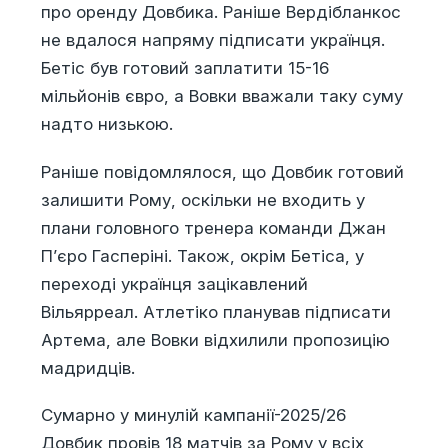
про оренду Довбика. Раніше Вердібланкос
не вдалося напряму підписати українця.
Бетіс був готовий заплатити 15-16
мільйонів євро, а Вовки вважали таку суму
надто низькою.
Раніше повідомлялося, що Довбик готовий
залишити Рому, оскільки не входить у
плани головного тренера команди Джан
П’єро Гасперіні. Також, окрім Бетіса, у
переході українця зацікавлений
Вільярреал. Атлетіко планував підписати
Артема, але Вовки відхилили пропозицію
мадридців.
Сумарно у минулій кампанії-2025/26
Довбик провів 18 матчів за Рому у всіх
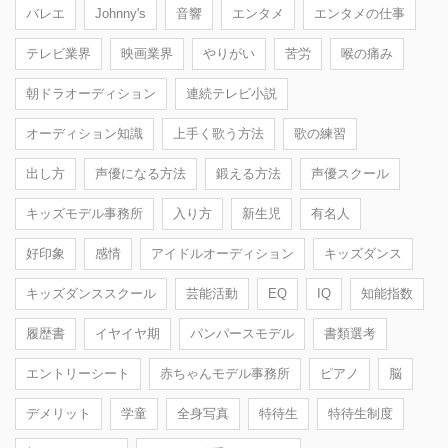
バレエ
Johnny's
音響
エンタメ
エンタメの仕事
テレビ業界
映画業界
やりがい
苦労
喉の痛み
朝ドラオーディション
連続テレビ小説
オーディション知識
上手く歌う方法
歌の練習
出し方
声優になる方法
鍛える方法
声優スクール
キッズモデル事務所
入り方
新生児
有名人
好印象
感情
アイドルオーディション
キッズダンス
キッズダンススクール
芸能活動
EQ
IQ
知能指数
履歴書
イヤイヤ期
パンパースモデル
書類選考
エントリーシート
赤ちゃんモデル事務所
ピアノ
脳
デメリット
学童
全身写真
特待生
特待生制度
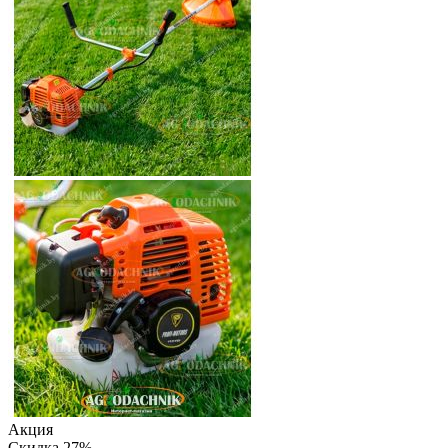
Акция
Скидка 27%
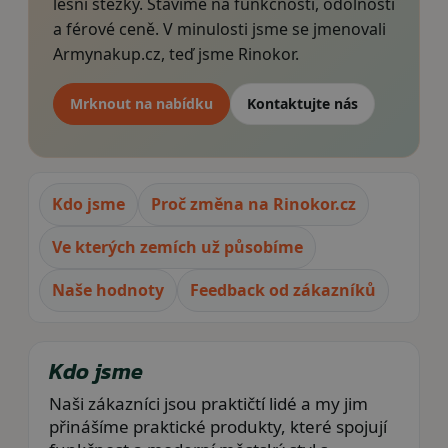
lesní stezky. Stavíme na funkčnosti, odolnosti
a férové ceně. V minulosti jsme se jmenovali
Armynakup.cz, teď jsme Rinokor.
Mrknout na nabídku
Kontaktujte nás
Kdo jsme
Proč změna na Rinokor.cz
Ve kterých zemích už působíme
Naše hodnoty
Feedback od zákazníků
Kdo jsme
Naši zákazníci jsou praktičtí lidé a my jim
přinášíme praktické produkty, které spojují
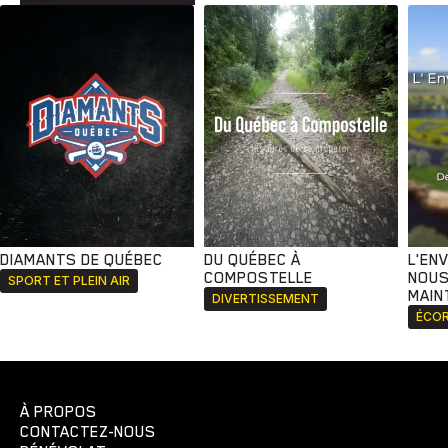
DIAMANTS DE QUÉBEC
DU QUÉBEC À
L'EN
COMPOSTELLE
NOUS
SPORT ET PLEIN AIR
MAIN
DIVERTISSEMENT
ÉCOR
À PROPOS
CONTACTEZ-NOUS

### Task brief
Write out every entry exactly. Pictures do not belong in the copy.

### Your solution
про оренду Довбика. Раніше Вердібланкос
не вдалося напряму підписати українця.
Бетіс був готовий заплатити 15-16
мільйонів євро, а Вовки вважали таку суму
надто низькою.
Раніше повідомлялося, що Довбик готовий
залишити Рому, оскільки не входить у
плани головного тренера команди Джан
П’єро Гасперіні. Також, окрім Бетіса, у
переході українця зацікавлений
Вільярреал. Атлетіко планував підписати
Артема, але Вовки відхилили пропозицію
мадридців.
Сумарно у минулій кампанії-2025/26
Довбик провів 18 матчів за Рому у всіх
バレエ
Johnny's
音響
エンタメ
エンタメの仕事
テレビ業界
映画業界
やりがい
苦労
喉の痛み
朝ドラオーディション
連続テレビ小説
オーディション知識
上手く歌う方法
歌の練習
出し方
声優になる方法
鍛える方法
声優スクール
キッズモデル事務所
入り方
新生児
有名人
好印象
感情
アイドルオーディション
キッズダンス
キッズダンススクール
芸能活動
EQ
IQ
知能指数
履歴書
イヤイヤ期
パンパースモデル
書類選考
エントリーシート
赤ちゃんモデル事務所
ピアノ
脳
デメリット
学童
全身写真
特待生
特待生制度
Акция
Скидка 27%
lesní stezky. Stavíme na funkčnosti, odolnosti
a férové ceně. V minulosti jsme se jmenovali
Armynakup.cz, teď jsme Rinokor.
Mrknout na nabídku
Kontaktujte nás
Kdo jsme
Proč změna na Rinokor.cz
Ve kterých zemích už působíme
Naše hodnoty
Feedback od zákazníků
Kdo jsme
Naši zákazníci jsou praktičtí lidé a my jim
přinášíme praktické produkty, které spojují
DIAMANTS DE QUÉBEC
DU QUÉBEC À
L'EN
COMPOSTELLE
NOUS
SPORT ET PLEIN AIR
MAIN
DIVERTISSEMENT
ÉCOR
À PROPOS
CONTACTEZ-NOUS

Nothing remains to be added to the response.